## Action item
Transcribe word for word the lines below from the line with "emails between you and goLance. You should be" through the line with "other organization.", ends included.

[Saved data entries]
:::
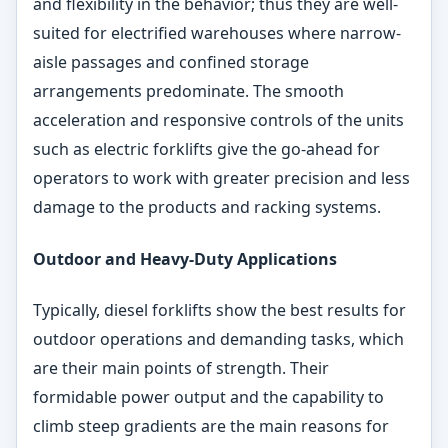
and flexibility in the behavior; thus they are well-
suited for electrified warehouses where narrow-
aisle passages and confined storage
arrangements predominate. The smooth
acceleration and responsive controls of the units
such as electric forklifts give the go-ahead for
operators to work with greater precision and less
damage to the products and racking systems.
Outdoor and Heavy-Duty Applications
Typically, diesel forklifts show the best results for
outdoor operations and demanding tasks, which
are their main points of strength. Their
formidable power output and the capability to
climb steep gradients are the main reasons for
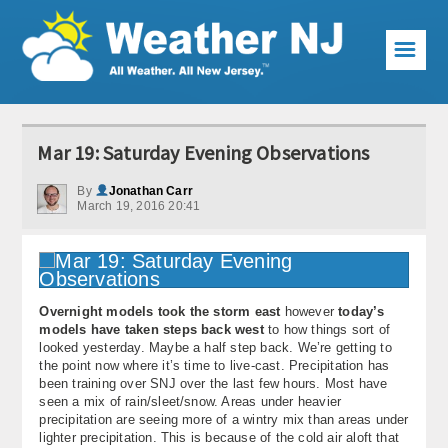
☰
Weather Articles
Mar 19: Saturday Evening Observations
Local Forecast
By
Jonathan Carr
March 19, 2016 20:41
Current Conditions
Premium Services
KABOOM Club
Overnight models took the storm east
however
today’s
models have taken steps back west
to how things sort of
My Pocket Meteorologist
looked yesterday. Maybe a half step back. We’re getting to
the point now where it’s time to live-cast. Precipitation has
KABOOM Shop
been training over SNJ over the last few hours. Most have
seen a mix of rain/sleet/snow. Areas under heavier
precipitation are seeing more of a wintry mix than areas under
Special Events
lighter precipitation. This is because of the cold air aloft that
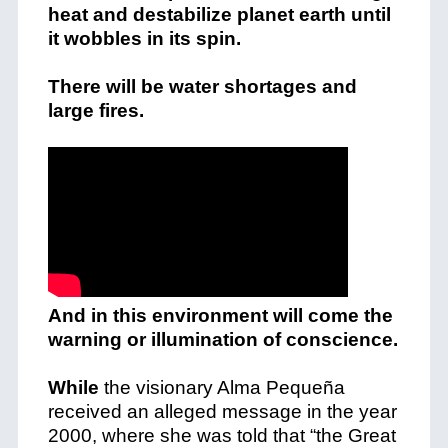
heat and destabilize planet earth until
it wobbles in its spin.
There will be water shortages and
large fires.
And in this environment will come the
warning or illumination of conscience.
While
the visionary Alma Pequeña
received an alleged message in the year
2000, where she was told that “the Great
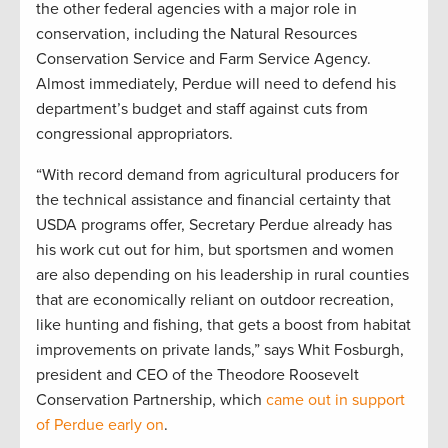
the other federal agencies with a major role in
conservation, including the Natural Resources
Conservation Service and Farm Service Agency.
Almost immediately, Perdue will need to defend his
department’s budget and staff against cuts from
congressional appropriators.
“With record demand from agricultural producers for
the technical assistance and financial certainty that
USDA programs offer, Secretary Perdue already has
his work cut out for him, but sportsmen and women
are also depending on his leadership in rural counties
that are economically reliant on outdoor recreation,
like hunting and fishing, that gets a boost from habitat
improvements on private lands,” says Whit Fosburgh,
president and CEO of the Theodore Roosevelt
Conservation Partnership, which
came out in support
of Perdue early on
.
:::
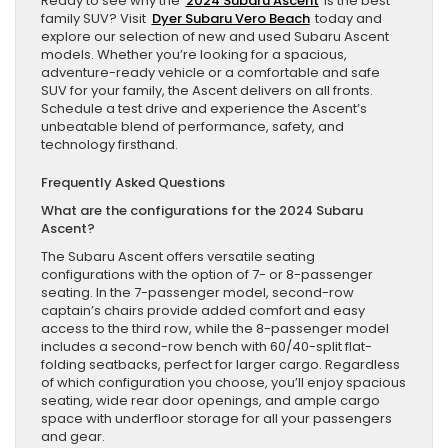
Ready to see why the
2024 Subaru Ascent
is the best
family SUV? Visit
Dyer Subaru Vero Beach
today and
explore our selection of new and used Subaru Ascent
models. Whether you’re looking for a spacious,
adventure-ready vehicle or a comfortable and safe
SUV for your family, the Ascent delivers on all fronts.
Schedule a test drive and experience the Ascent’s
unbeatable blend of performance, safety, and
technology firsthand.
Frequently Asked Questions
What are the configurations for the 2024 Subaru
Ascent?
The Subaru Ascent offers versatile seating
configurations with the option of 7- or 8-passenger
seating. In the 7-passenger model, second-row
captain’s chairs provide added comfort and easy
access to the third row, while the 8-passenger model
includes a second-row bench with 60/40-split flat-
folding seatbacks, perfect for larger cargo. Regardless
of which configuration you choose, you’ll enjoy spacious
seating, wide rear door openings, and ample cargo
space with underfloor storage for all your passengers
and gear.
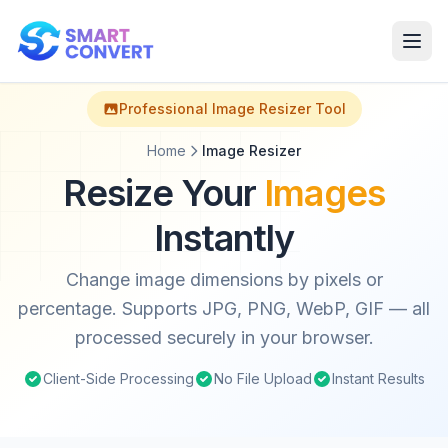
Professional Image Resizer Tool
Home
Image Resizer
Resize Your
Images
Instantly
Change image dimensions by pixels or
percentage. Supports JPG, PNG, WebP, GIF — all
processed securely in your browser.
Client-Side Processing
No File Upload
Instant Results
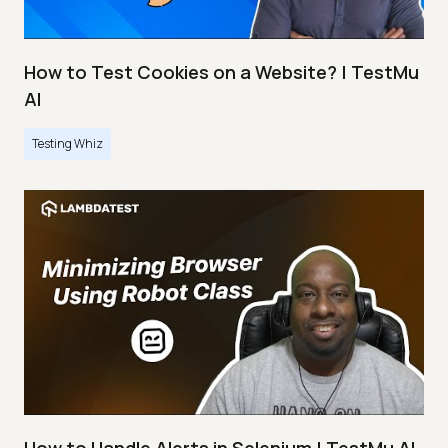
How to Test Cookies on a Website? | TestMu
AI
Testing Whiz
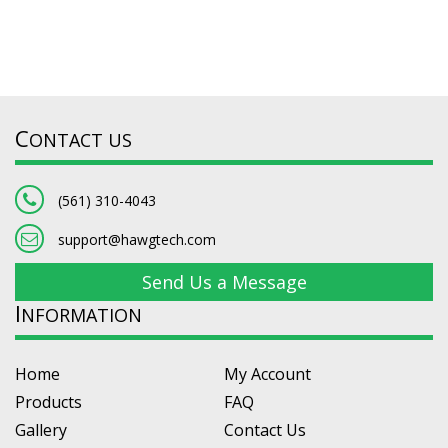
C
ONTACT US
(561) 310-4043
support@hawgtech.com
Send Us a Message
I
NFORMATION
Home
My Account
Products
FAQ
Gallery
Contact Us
:::
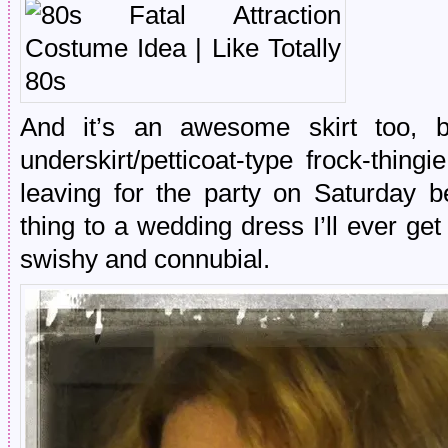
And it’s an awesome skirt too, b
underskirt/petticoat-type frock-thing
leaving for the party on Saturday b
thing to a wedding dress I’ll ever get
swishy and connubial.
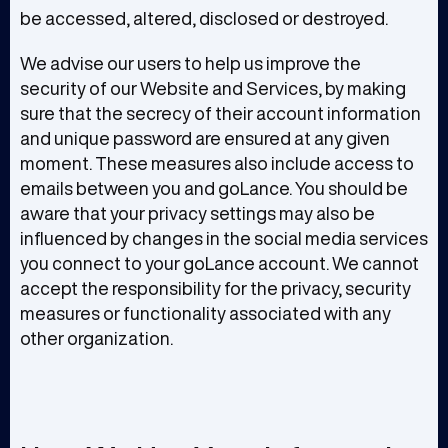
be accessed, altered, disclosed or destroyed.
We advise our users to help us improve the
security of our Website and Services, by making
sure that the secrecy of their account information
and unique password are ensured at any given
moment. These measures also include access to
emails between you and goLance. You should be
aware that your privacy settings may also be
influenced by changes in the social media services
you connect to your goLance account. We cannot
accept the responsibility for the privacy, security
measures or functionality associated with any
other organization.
:::
## Task output
emails between you and goLance. You should be
aware that your privacy settings may also be
influenced by changes in the social media services
you connect to your goLance account. We cannot
accept the responsibility for the privacy, security
measures or functionality associated with any
other organization.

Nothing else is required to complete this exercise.